Tough Times for Microsoft?
Will the EU anti-trust ruling against Microsoft change the way the software giant conducts its business?
March 24, 2004
The EU is expected to fine Microsoft a record $600 million for breaching antitrust rules. More seriously, the EU wants Microsoft to make changes to its windows operating system to enhance competition. Opinions are split on whether the EU Commission is doing the right thing — or whether it is just trying to hobble a succesful U.S. company. Our Read My Lips feature examines the issue.
How does Microsoft relate to politics?
"I’m sorry that we have to have a Washington presence. We thrived during our first 16 years without any of this. I never made a political visit to Washington — and we had no people here. It wasn’t on our radar screen. We were just making great software."
(Bill Gates, Microsoft chairman, December 1995)
Has Bill Gates turned into a robber baron?
“Bill Gates's appetite for monopoly profit matches that of the oil and railroad trusts, circa 1900.”
(Sebastian Mallaby, Washington Post columnist, June 2002)
What is the mood inside Microsoft?
“There is less passion and enthusiasm for technology — and greater focus on doing more for less.”
(Steve Ballmer, CEO of Microsoft, June 2003)
Why is Microsoft so focused on its bundling strategy?
“For Microsoft, this is a religious issue. Otherwise, they won’t be able to add things to the operating system. It’s like a being an automobile manufacturer — and not being able to add a radio to a new car.”
(Rick Sherlund, Goldman Sachs analyst, March 2004)
What are the key operating principles in light of increasing criticism?
“When we face a choice between adding features and resolving security issues, we need to choose security.”

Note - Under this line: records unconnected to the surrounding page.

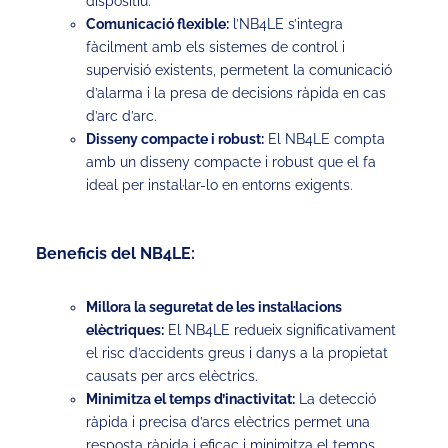
dispositiu.
Comunicació flexible:
l’NB4LE s’integra
fàcilment amb els sistemes de control i
supervisió existents, permetent la comunicació
d’alarma i la presa de decisions ràpida en cas
d’arc d’arc.
Disseny compacte i robust:
El NB4LE compta
amb un disseny compacte i robust que el fa
ideal per instal·lar-lo en entorns exigents.
Beneficis del NB4LE:
Millora la seguretat de les instal·lacions
elèctriques:
El NB4LE redueix significativament
el risc d’accidents greus i danys a la propietat
causats per arcs elèctrics.
Minimitza el temps d’inactivitat:
La detecció
ràpida i precisa d’arcs elèctrics permet una
resposta ràpida i eficaç i minimitza el temps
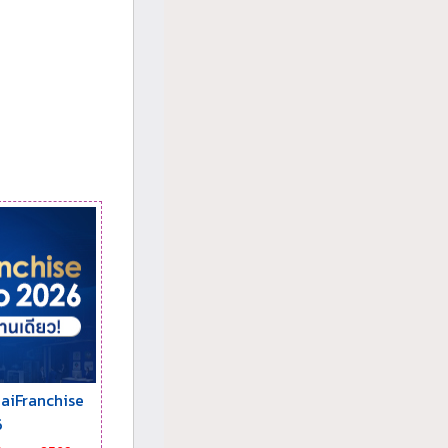
aiFranchise
6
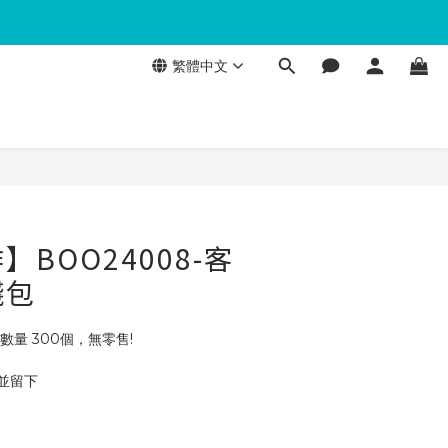
繁體中文
BOO24008-客
錢包
數量 300個，無零售!
 並留下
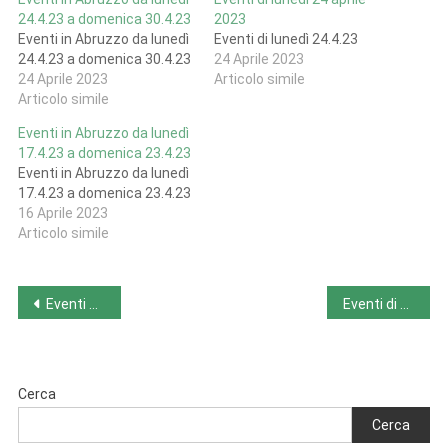
24.4.23 a domenica 30.4.23
2023
Eventi in Abruzzo da lunedì
Eventi di lunedì 24.4.23
24.4.23 a domenica 30.4.23
24 Aprile 2023
24 Aprile 2023
Articolo simile
Articolo simile
Eventi in Abruzzo da lunedì
17.4.23 a domenica 23.4.23
Eventi in Abruzzo da lunedì
17.4.23 a domenica 23.4.23
16 Aprile 2023
Articolo simile
Navigazione
Eventi di lunedì 24 aprile 2023
Eventi di mercoledì 26 aprile 2023
articoli
Cerca
Cerca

(Bill Gates, Microsoft chairman, January 2002)
How did the U.S. antitrust proceedings against Microsoft end after years of negotiating?
“They’ve gone from breakup to suck-up.”
(Scott McNealy, chief executive of Sun Microsystems, November 2001)
What is different this time about Microsoft’s dealings with the EU Commission?
“In the past, Microsoft has always gone down to the wire — and then done a deal.”
(Mike Pullen, European competition expert, March 2004)
How could continued antitrust proceedings change Microsoft as a company?
“Eventually, they will have more lawyers than programmers.”
(Michael Cusumano, MIT management professor, March 2004)
Should Microsoft be surprised about the EU's ruling?
“A small company could claim it didn’t know the rules — but not one the size of Microsoft.”
(Amelia Torres, spokeswoman for the EU Competition Commissioner Mario Monti, March 2004)
Why such a huge fine?
“The public and competition would be better served by a decision setting a strong legal precedent which establishes clear principles for a company that is so dominant in the market.”
(EU Competition Commissioner Mario Monti, March 2004)
Will Microsoft suffer from the $600 million fine?
"This is a traffic ticket for Microsoft.”
(Thomas Vinje, lawyer with Clifford Chance, March 2004)
How large are Microsoft's cash reserves?
“With over $40 billion in cash and investments, Microsoft is becoming more and more like a bank.”
(Bill Parish, accountant, April 2003)
Why is Microsoft a unique company?
“Few big corporations are like Microsoft, with its uncanny ability to turn on a dime when it realizes it is being overtaken by changes in the market.”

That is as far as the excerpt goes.